算数嫌い克服、平均点も上げた脱一斉授業の全貌 誰一人取り残さない「学びの個別化・協同化」

授業を見学した校長からも「みんな学びに没頭しているし、分け隔てない雰囲気でサポートし合っている」というフィードバックがあったという。特別支援学級の児童が、松永氏の学級で一緒に算数を学ぶ機会も生まれた。
「個別化・協同化は、教員自身も本当に楽しい」
新たな実践を試みた松永氏だが、実は昨年度が初任だった。思い切り実践できたのも「周囲の先生方のおかげです。挑戦しやすい風土があったからできたこと。初任者研修担当の先生の温かい助言やサポートにもとても感謝しています」と、話す。

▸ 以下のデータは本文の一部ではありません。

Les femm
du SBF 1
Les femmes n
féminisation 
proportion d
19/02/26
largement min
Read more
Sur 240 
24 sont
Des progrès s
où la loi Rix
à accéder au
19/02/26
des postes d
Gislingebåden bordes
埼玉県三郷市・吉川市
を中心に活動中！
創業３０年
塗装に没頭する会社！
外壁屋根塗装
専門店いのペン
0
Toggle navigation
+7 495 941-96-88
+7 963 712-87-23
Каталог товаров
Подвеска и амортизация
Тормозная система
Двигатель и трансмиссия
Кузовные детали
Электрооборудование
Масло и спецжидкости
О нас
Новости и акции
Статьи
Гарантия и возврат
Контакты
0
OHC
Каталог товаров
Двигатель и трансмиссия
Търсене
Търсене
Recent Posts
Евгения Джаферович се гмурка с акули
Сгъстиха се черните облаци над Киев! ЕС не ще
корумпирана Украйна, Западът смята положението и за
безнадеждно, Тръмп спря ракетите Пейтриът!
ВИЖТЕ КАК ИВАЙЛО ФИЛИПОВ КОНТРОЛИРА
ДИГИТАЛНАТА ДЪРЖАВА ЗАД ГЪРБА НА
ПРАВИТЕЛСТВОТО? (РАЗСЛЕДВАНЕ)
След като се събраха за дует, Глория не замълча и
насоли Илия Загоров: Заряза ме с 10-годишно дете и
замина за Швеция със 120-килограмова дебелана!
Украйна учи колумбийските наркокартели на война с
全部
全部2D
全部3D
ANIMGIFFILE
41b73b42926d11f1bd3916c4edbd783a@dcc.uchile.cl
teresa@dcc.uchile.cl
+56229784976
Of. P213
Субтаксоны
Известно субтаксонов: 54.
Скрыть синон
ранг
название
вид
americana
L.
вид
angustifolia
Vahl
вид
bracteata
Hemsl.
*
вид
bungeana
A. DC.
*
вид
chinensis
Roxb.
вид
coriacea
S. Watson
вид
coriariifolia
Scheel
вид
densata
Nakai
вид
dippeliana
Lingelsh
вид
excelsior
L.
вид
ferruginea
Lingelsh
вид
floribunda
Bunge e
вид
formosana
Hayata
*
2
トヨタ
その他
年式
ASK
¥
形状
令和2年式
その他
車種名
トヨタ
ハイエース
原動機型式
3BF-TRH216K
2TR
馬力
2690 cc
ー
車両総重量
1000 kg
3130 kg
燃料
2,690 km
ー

また、ベースとして国内外の学校視察の経験があったことも大きいという。大学時代、苫野氏のコーディネートにより、オランダではイエナプラン校を含む複数校をはじめ、国内では、きのくに子どもの村学園や桑原昌之氏(前大日向小学校校長)の公立校での実践などを見学する機会に恵まれた。

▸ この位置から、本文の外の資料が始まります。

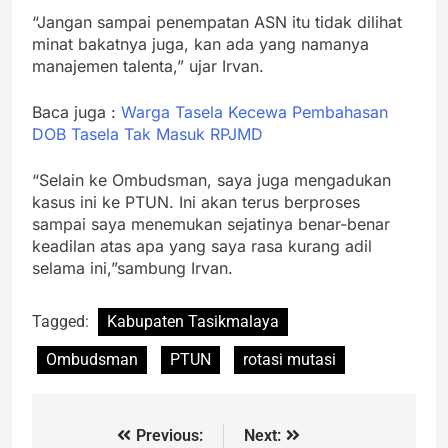
“Jangan sampai penempatan ASN itu tidak dilihat
minat bakatnya juga, kan ada yang namanya
manajemen talenta,” ujar Irvan.
Baca juga :
Warga Tasela Kecewa Pembahasan
DOB Tasela Tak Masuk RPJMD
“Selain ke Ombudsman, saya juga mengadukan
kasus ini ke PTUN. Ini akan terus berproses
sampai saya menemukan sejatinya benar-benar
keadilan atas apa yang saya rasa kurang adil
selama ini,”sambung Irvan.
Tagged:
Kabupaten Tasikmalaya
Ombudsman
PTUN
rotasi mutasi
Previous:
Next: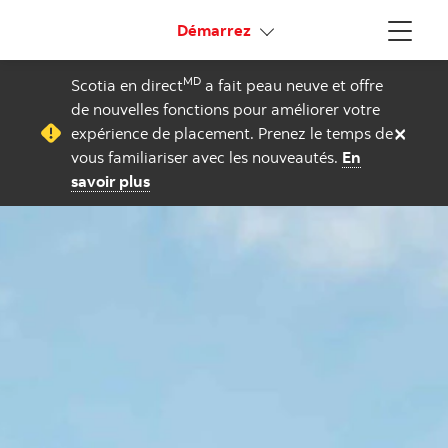
Liens connexes
Démarrez
Menu
MD
Scotia en direct
a fait peau neuve et offre
de nouvelles fonctions pour améliorer votre
×
expérience de placement. Prenez le temps de
vous familiariser avec les nouveautés.
En
savoir plus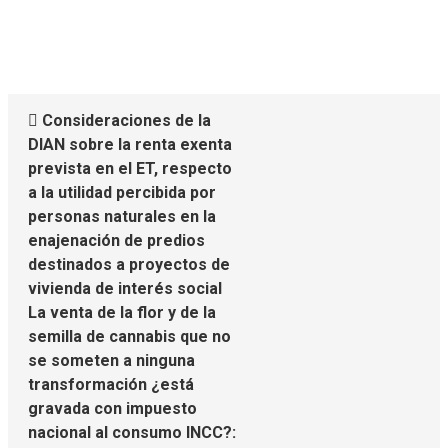
Consideraciones de la
DIAN sobre la renta exenta
prevista en el ET, respecto
a la utilidad percibida por
personas naturales en la
enajenación de predios
destinados a proyectos de
vivienda de interés social
La venta de la flor y de la
semilla de cannabis que no
se someten a ninguna
transformación ¿está
gravada con impuesto
nacional al consumo INCC?: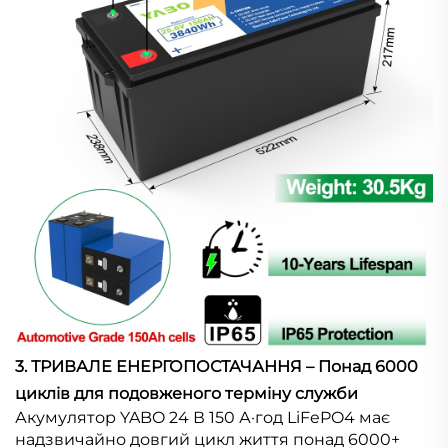
3. ТРИВАЛЕ ЕНЕРГОПОСТАЧАННЯ – Понад 6000
циклів для подовженого терміну служби
Акумулятор YABO 24 В 150 А·год LiFePO4 має
надзвичайно довгий цикл життя понад 6000+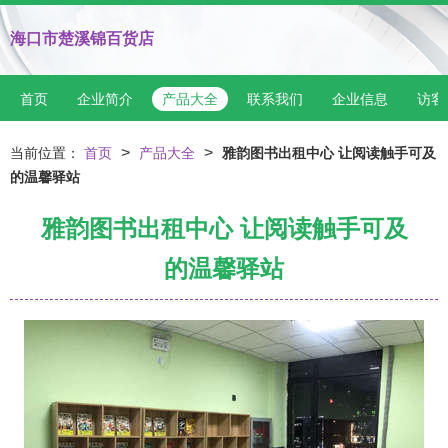
海口市楚溪锦百货店
首页
企业简介
产品大全
联系我们
企业信息
访客
>
>
当前位置：
首页
产品大全
雅韵图书出租中心 让阅读触手可及
的温馨驿站
雅韵图书出租中心 让阅读触手可及
的温馨驿站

「共通して、尋ねれば誰でも教えてくれるという安心感の中、1人ひとりが学びに熱心に向き合っていた。この空気感を『見ちゃった、知っちゃった』のでもう戻れないという感覚になりました。それほどの温かい空気感を味わえたことが実践の支えになっています」
一方で、つねに「原理」を学ぶことを大事にし、教える視点ではなく「学び手の視点」で日々自身を省察することも心がけている。「言わずもがな力不足なので、『原理』と『学び手の視点』をとくに大事にしていますが、個別化・協同化を実践するうえでこの2点は重要な要素だと考えています」と、松永氏は語る。
今年度も松永氏は5年生の担任を務めているが、社会科の時間でも個別化・協同化に挑戦し始めた。今後は「学びのプロジェクト化」も深めていきたいという。また、大学時代からの教員ネットワークにとどまらず、新たに仲間をつくって実践をアップデートしていくことが課題だと話す。
教員の疲弊が話題になっていることについて触れると、松永氏はこう話した。「大変との声もありますが、個別化・協同化をやると教員自身も本当に楽しいし、1人ひとりをじっくり見ることができるので余裕も生まれるんですよ」。終始、生き生きと語る姿が印象的だった。自立した学び手の育成を目指す実践は、子どもだけではなく教員のモチベーションも高めていくのかもしれない。